**Problem to solve:** Everything from the line with "Suzuki Andalkan Teknologi" through the end of the entries must be transcribed exactly; no other lines belong in the answer.

════

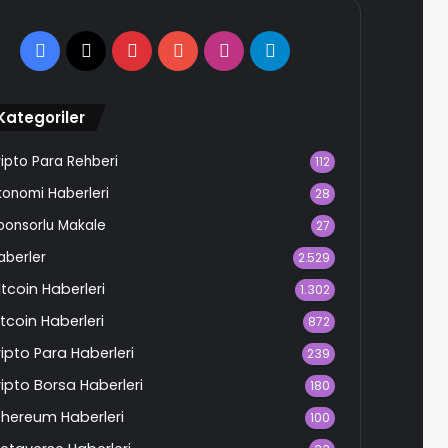
Facebook
X
Pinterest
YouTube
Instagram
Telegram
Kategoriler
ripto Para Rehberi
112
konomi Haberleri
28
ponsorlu Makale
27
aberler
2.529
ltcoin Haberleri
1.302
itcoin Haberleri
872
ripto Para Haberleri
239
ripto Borsa Haberleri
180
thereum Haberleri
100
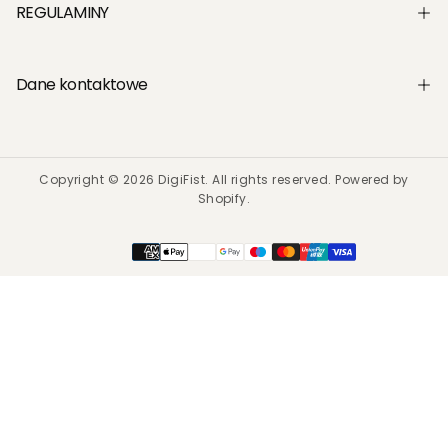
REGULAMINY
Dane kontaktowe
Copyright © 2026 DigiFist. All rights reserved. Powered by
Shopify.
Metody
płatności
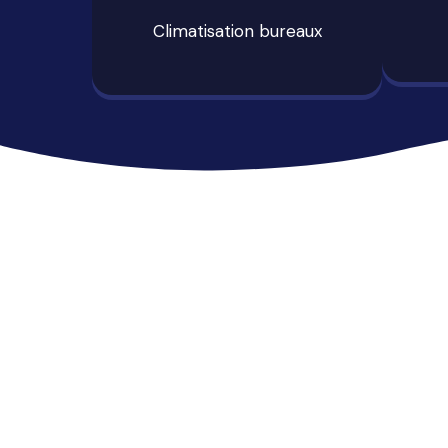
Climatisation bureaux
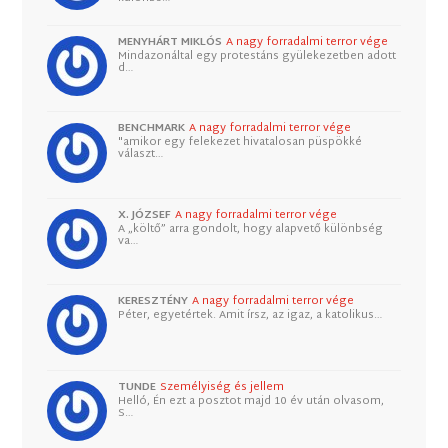
MENYHÁRT MIKLÓS
A nagy forradalmi terror vége
Mindazonáltal egy protestáns gyülekezetben adott
d…
BENCHMARK
A nagy forradalmi terror vége
"amikor egy felekezet hivatalosan püspökké
választ…
X. JÓZSEF
A nagy forradalmi terror vége
A „költő” arra gondolt, hogy alapvető különbség
va…
KERESZTÉNY
A nagy forradalmi terror vége
Péter, egyetértek. Amit írsz, az igaz, a katolikus…
TUNDE
Személyiség és jellem
Helló, Én ezt a posztot majd 10 év után olvasom,
S…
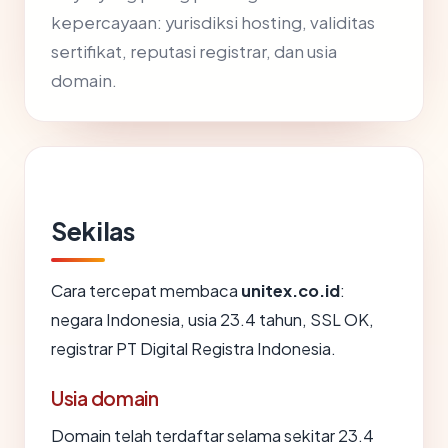
kepercayaan: yurisdiksi hosting, validitas
sertifikat, reputasi registrar, dan usia
domain.
Sekilas
Cara tercepat membaca
unitex.co.id
:
negara Indonesia, usia 23.4 tahun, SSL OK,
registrar PT Digital Registra Indonesia.
Usia domain
Domain telah terdaftar selama sekitar 23.4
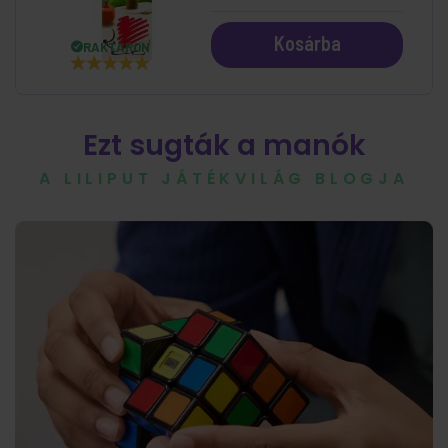
Kosárba
RAKTÁRON
Ezt sugták a manók
A LILIPUT JÁTÉKVILÁG BLOGJA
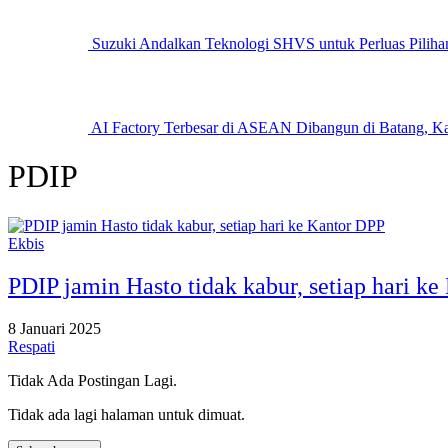
Suzuki Andalkan Teknologi SHVS untuk Perluas Pilihan
AI Factory Terbesar di ASEAN Dibangun di Batang, K
PDIP
Ekbis
PDIP jamin Hasto tidak kabur, setiap hari k
8 Januari 2025
Respati
Tidak Ada Postingan Lagi.
Tidak ada lagi halaman untuk dimuat.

════

**Final answer:**
Suzuki Andalkan Teknologi SHVS untuk Perluas Pilihan
AI Factory Terbesar di ASEAN Dibangun di Batang, K
PDIP
Ekbis
PDIP jamin Hasto tidak kabur, setiap hari k
8 Januari 2025
Respati
Tidak Ada Postingan Lagi.
Tidak ada lagi halaman untuk dimuat.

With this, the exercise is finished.